A: Since strance traces every single OS system call and prints it out to the display, it causes more frequent interrputs and thus slows down.

Q10: There are two independent sequences of packet IDs.

I expected there would be packets of data being sent to my server besides, but since I'm only listening on port 5001 I'm confused as to why I'm seeing the packet IDs change as if there were two sockets on the same port:
1273986401.734004 IP (tos 0x0, ttl  64, id 9891, offset 0, flags [DF], proto: TCP (6), length: 52) uw1-320-10.uwb.edu.35853 > uw1-320-11.uwb.edu.commplex-link: ., cksum 0x63d0 (correct), ack 1 win 46 < nop,nop,timestamp 98161313 99209533>
1273986401.734020 IP (tos 0x0, ttl  64, id 9892, offset 0, flags [DF], proto: TCP (6), length: 56) uw1-320-10.uwb.edu.35853 > uw1-320-11.uwb.edu.commplex-link: P, cksum 0x6344 (correct), 1:5(4) ack 1 win 46 < nop,nop,timestamp 98161313 99209533>
1273986401.734028 IP (tos 0x0, ttl  64, id 11268, offset 0, flags [DF], proto: TCP (6), length: 52) uw1-320-11.uwb.edu.commplex-link > uw1-320-10.uwb.edu.35853: ., cksum 0x63cc (correct), ack 5 win 46 < nop,nop,timestamp 99209533 98161313>
1273986401.734272 IP (tos 0x0, ttl  64, id 9893, offset 0, flags [DF], proto: TCP (6), length: 1500) uw1-320-10.uwb.edu.35853 > uw1-320-11.uwb.edu.commplex-link: . 5:1453(1448) ack 1 win 46 < nop,nop,timestamp 98161313 99209533>
1273986401.734302 IP (tos 0x0, ttl  64, id 11269, offset 0, flags [DF], proto: TCP (6), length: 52) uw1-320-11.uwb.edu.commplex-link > uw1-320-10.uwb.edu.35853: ., cksum 0x5e0e (correct), ack 1453 win 68 < nop,nop,timestamp 99209533 98161313>

A. Both a client and the corresponding server have their own packet IDs.

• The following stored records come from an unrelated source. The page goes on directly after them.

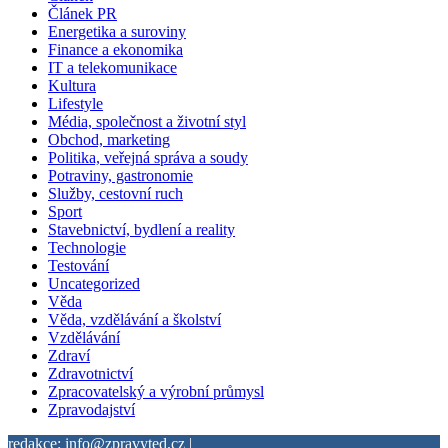
Článek PR
Energetika a suroviny
Finance a ekonomika
IT a telekomunikace
Kultura
Lifestyle
Média, společnost a životní styl
Obchod, marketing
Politika, veřejná správa a soudy
Potraviny, gastronomie
Služby, cestovní ruch
Sport
Stavebnictví, bydlení a reality
Technologie
Testování
Uncategorized
Věda
Věda, vzdělávání a školství
Vzdělávání
Zdraví
Zdravotnictví
Zpracovatelský a výrobní průmysl
Zpravodajství
redakce: info@zpravyted.cz |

Q11: hw3 bad checksum question

I notice that at a certain point one packet always returns with a bad checksum, its always the same packet in he same place. Are we supposed to hard code a bad checksum in our program? That seems like a weird thing to do so I wanted to make sure.

A: Just ignore this problem. :-)

As mentioned in the last class, this checksum error occured due to a packet returned from the server to the client. Note that tcpdump is checking only the data correctness of packets from the client to the server. So, ignore this problem.

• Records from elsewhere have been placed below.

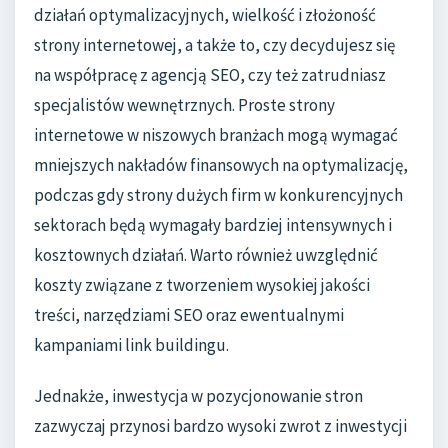
działań optymalizacyjnych, wielkość i złożoność
strony internetowej, a także to, czy decydujesz się
na współpracę z agencją SEO, czy też zatrudniasz
specjalistów wewnętrznych. Proste strony
internetowe w niszowych branżach mogą wymagać
mniejszych nakładów finansowych na optymalizację,
podczas gdy strony dużych firm w konkurencyjnych
sektorach będą wymagały bardziej intensywnych i
kosztownych działań. Warto również uwzględnić
koszty związane z tworzeniem wysokiej jakości
treści, narzędziami SEO oraz ewentualnymi
kampaniami link buildingu.
Jednakże, inwestycja w pozycjonowanie stron
zazwyczaj przynosi bardzo wysoki zwrot z inwestycji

Q12: For the output from the strace -ttT ttcp call, I forgot how we are supposed to interpret the data

Here's some sample output:
------------------------------------------------------------------------------------------------------------------------------
 ...
19:16:29.574171 write(3, "\4\0\0\0\3245\212\0\270\305\266\277i>\204\0\3\0\0\0\1\0\0\0\4\0\0\0\0\0\0\0"..., 64) = 64 < 0.000018>
19:16:29.574265 write(3, "\4\0\0\0\3245\212\0\270\305\266\277i>\204\0\3\0\0\0\1\0\0\0\4\0\0\0\0\0\0\0"..., 64) = 64 < 0.000015>
19:16:29.574343 write(3, "\4\0\0\0\3245\212\0\270\305\266\277i>\204\0\3\0\0\0\1\0\0\0\4\0\0\0\0\0\0\0"..., 64) = 64 < 0.000014>
 ...
------------------------------------------------------------------------------------------------------------------------------

I remember hearing something about the timestamp in the beginning (i.e. 19:16:29.574171),
and something about the stuff at the end of the line (i.e. < 0.000018>)?

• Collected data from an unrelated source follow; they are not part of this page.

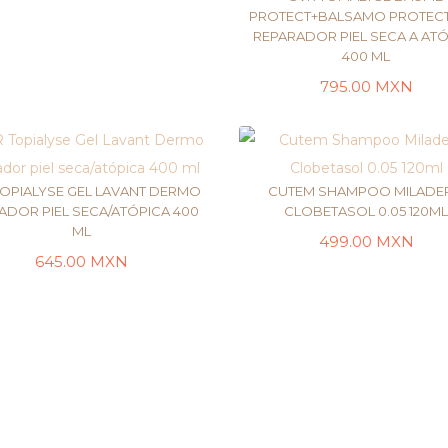
LEER MÁS
PROTECT+BALSAMO PROTEC
REPARADOR PIEL SECA A AT
400 ML
LEER MÁS
795.00
MXN
TOPIALYSE GEL LAVANT DERMO
CUTEM SHAMPOO MILADE
IADOR PIEL SECA/ATÓPICA 400
CLOBETASOL 0.05 120M
ML
499.00
MXN
LEER MÁS
AÑADIR AL CARRI
645.00
MXN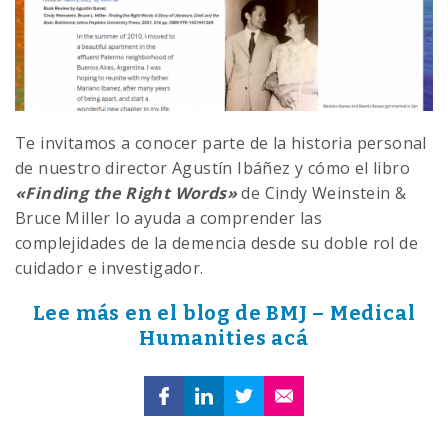
Te invitamos a conocer parte de la historia personal
de nuestro director Agustín Ibáñez y cómo el libro
«Finding the Right Words»
de Cindy Weinstein &
Bruce Miller lo ayuda a comprender las
complejidades de la demencia desde su doble rol de
cuidador e investigador.
Lee más en el blog de BMJ – Medical
Humanities acá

A: Each lap time is time elapsed to handle this write system call.

The timestamp in the beginning is the time at which the system call was called, the time at the right is a lap timestamp that shows the total time for the system call to complete. For example, for the first write() call:
start time: 19.16.29.574171
+lap time:         0.000018
end time:   19.16.29.574189
Notice the end time of the first system call is a bit behind the start time of the next system call. Additional .000076 is the kernel doing other jobs (such as process scheduling). To get more accurate results, as I mentioned a bit in the last class, you would like to get the start time of the very first write(3, ...) call and the lap time of thte very last write(3, ...), and to calculate the average.